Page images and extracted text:
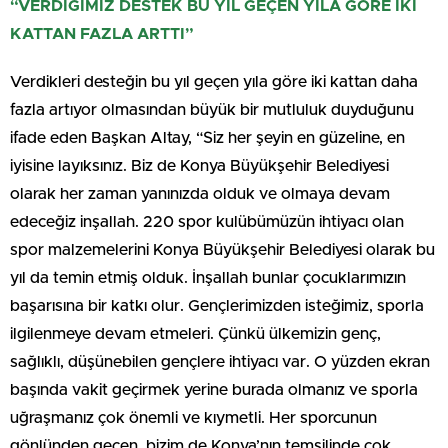
“VERDİĞİMİZ DESTEK BU YIL GEÇEN YILA GÖRE İKİ
KATTAN FAZLA ARTTI”
Verdikleri desteğin bu yıl geçen yıla göre iki kattan daha
fazla artıyor olmasından büyük bir mutluluk duyduğunu
ifade eden Başkan Altay, “Siz her şeyin en güzeline, en
iyisine layıksınız. Biz de Konya Büyükşehir Belediyesi
olarak her zaman yanınızda olduk ve olmaya devam
edeceğiz inşallah. 220 spor kulübümüzün ihtiyacı olan
spor malzemelerini Konya Büyükşehir Belediyesi olarak bu
yıl da temin etmiş olduk. İnşallah bunlar çocuklarımızın
başarısına bir katkı olur. Gençlerimizden isteğimiz, sporla
ilgilenmeye devam etmeleri. Çünkü ülkemizin genç,
sağlıklı, düşünebilen gençlere ihtiyacı var. O yüzden ekran
başında vakit geçirmek yerine burada olmanız ve sporla
uğraşmanız çok önemli ve kıymetli. Her sporcunun
gönlünden geçen, bizim de Konya’nın temsilinde çok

PROBLEM: Apart from the pictures, all of the data should be repeated exactly.

PROBLEM SOLUTION:
“VERDİĞİMİZ DESTEK BU YIL GEÇEN YILA GÖRE İKİ
KATTAN FAZLA ARTTI”
Verdikleri desteğin bu yıl geçen yıla göre iki kattan daha
fazla artıyor olmasından büyük bir mutluluk duyduğunu
ifade eden Başkan Altay, “Siz her şeyin en güzeline, en
iyisine layıksınız. Biz de Konya Büyükşehir Belediyesi
olarak her zaman yanınızda olduk ve olmaya devam
edeceğiz inşallah. 220 spor kulübümüzün ihtiyacı olan
spor malzemelerini Konya Büyükşehir Belediyesi olarak bu
yıl da temin etmiş olduk. İnşallah bunlar çocuklarımızın
başarısına bir katkı olur. Gençlerimizden isteğimiz, sporla
ilgilenmeye devam etmeleri. Çünkü ülkemizin genç,
sağlıklı, düşünebilen gençlere ihtiyacı var. O yüzden ekran
başında vakit geçirmek yerine burada olmanız ve sporla
uğraşmanız çok önemli ve kıymetli. Her sporcunun
gönlünden geçen, bizim de Konya’nın temsilinde çok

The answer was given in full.